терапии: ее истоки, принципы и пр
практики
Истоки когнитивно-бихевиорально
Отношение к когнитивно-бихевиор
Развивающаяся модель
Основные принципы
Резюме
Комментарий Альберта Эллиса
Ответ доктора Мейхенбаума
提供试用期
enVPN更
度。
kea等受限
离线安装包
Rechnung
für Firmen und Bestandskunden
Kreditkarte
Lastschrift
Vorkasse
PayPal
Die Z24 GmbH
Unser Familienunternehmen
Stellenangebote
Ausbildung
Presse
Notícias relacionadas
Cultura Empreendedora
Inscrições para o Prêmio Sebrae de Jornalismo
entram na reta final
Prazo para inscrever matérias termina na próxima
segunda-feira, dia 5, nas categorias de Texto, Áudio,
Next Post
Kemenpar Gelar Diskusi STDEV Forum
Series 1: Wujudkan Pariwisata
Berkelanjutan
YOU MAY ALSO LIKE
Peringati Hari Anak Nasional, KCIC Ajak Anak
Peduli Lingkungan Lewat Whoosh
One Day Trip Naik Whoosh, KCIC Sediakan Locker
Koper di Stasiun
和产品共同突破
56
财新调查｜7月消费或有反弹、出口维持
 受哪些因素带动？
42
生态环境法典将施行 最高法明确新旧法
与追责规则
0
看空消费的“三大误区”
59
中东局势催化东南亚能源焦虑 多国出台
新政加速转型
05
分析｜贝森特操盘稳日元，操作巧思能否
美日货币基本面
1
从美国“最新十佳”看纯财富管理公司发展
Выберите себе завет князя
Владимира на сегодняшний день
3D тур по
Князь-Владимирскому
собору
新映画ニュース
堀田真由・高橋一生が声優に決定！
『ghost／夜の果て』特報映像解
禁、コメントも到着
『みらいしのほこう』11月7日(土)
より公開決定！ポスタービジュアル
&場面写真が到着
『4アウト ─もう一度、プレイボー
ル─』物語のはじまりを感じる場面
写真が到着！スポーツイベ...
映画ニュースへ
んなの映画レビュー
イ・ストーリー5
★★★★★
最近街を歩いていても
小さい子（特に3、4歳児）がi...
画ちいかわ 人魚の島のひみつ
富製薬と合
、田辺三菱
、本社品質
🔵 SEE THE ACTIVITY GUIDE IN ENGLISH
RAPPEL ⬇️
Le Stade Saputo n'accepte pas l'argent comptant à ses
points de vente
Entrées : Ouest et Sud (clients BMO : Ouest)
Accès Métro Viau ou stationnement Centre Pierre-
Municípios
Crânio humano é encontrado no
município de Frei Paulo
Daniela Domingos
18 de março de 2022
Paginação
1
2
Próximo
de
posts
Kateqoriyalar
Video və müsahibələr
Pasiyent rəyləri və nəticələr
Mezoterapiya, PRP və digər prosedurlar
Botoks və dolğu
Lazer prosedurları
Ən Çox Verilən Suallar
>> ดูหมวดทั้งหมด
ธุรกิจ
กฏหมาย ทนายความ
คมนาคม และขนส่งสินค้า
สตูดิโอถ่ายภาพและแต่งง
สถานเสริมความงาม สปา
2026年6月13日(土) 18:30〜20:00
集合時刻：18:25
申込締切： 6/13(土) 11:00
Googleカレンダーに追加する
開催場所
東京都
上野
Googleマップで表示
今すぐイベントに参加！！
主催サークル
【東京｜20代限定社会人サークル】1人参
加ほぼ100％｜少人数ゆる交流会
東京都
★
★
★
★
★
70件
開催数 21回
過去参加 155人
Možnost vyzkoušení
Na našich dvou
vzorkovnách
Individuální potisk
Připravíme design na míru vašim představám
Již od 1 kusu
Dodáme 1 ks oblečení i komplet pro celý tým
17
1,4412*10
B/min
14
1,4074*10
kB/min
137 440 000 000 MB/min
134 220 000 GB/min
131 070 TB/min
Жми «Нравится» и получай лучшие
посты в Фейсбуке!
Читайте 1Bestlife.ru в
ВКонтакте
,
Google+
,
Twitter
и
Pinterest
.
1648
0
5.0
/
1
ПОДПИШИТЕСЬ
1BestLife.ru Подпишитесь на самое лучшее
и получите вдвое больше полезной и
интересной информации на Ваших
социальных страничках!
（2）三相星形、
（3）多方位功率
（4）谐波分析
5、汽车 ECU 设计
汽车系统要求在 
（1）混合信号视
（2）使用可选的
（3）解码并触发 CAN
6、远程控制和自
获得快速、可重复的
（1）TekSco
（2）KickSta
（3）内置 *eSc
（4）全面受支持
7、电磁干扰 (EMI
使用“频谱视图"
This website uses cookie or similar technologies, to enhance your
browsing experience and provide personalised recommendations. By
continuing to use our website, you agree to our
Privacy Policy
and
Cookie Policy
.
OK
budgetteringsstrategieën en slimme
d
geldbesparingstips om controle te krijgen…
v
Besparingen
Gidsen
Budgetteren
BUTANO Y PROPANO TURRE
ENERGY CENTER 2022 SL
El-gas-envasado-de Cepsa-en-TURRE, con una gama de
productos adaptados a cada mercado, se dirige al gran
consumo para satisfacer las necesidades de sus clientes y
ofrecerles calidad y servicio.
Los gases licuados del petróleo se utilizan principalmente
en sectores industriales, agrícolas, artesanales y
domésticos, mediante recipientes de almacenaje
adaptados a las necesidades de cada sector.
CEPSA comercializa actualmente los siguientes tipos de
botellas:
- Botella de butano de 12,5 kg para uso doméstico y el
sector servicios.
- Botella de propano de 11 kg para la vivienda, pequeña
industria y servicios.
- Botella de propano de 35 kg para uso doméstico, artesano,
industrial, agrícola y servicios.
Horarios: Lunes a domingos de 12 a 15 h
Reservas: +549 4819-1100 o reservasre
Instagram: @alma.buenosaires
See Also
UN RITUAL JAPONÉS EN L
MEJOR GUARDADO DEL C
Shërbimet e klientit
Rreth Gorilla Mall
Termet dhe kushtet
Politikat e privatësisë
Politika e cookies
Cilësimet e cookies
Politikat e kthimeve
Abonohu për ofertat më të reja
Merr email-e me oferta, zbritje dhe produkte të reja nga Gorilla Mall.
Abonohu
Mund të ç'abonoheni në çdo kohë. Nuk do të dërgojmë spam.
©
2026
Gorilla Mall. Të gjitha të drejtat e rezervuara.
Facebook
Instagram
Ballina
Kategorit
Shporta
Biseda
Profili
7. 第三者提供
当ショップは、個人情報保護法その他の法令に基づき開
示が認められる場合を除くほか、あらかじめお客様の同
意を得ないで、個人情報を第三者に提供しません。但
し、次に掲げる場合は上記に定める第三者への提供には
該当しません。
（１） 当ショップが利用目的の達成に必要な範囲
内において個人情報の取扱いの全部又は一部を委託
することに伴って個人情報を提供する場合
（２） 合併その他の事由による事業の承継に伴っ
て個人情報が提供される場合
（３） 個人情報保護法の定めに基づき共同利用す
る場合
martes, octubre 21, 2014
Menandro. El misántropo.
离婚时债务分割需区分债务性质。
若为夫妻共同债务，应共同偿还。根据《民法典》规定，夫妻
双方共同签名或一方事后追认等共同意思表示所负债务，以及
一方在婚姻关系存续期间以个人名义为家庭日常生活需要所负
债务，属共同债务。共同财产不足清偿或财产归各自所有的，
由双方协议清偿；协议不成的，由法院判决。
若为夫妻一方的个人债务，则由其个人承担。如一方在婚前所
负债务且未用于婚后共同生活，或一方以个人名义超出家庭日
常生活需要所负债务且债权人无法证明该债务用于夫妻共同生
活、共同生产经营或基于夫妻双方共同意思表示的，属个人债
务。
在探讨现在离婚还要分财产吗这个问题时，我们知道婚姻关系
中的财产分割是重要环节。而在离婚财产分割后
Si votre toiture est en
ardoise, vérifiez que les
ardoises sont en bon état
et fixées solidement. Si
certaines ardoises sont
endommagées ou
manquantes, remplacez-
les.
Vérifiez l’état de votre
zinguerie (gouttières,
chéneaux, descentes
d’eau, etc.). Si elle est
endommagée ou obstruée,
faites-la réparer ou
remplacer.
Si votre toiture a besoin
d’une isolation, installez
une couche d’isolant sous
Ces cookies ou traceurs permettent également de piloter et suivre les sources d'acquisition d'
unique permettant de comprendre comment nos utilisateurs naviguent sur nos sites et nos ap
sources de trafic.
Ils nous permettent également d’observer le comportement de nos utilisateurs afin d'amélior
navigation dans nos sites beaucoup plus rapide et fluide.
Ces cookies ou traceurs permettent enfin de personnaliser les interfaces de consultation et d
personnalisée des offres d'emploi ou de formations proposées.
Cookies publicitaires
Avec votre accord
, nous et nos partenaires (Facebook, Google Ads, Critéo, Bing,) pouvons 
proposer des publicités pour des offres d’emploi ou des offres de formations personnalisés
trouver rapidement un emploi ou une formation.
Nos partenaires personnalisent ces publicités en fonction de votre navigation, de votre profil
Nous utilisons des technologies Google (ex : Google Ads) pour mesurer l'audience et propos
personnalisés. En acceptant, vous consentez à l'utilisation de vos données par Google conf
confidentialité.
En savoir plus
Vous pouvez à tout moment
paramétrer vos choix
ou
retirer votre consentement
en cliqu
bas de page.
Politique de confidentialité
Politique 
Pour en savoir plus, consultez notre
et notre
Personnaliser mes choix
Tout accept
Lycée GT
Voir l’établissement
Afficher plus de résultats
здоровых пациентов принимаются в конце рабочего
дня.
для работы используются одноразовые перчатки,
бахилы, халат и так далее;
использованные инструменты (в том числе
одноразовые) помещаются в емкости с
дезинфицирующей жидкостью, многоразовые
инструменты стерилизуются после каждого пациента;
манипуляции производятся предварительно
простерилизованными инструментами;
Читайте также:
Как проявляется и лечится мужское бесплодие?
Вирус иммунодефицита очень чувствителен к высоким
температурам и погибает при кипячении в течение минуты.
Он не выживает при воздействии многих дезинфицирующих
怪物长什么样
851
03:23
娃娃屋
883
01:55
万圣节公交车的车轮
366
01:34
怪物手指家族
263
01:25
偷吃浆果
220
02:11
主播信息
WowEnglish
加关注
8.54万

What needs to be done – Look above for lines with the word "adaptados" and copy them all.

The answer –
productos adaptados a cada mercado, se dirige al gran
adaptados a las necesidades de cada sector.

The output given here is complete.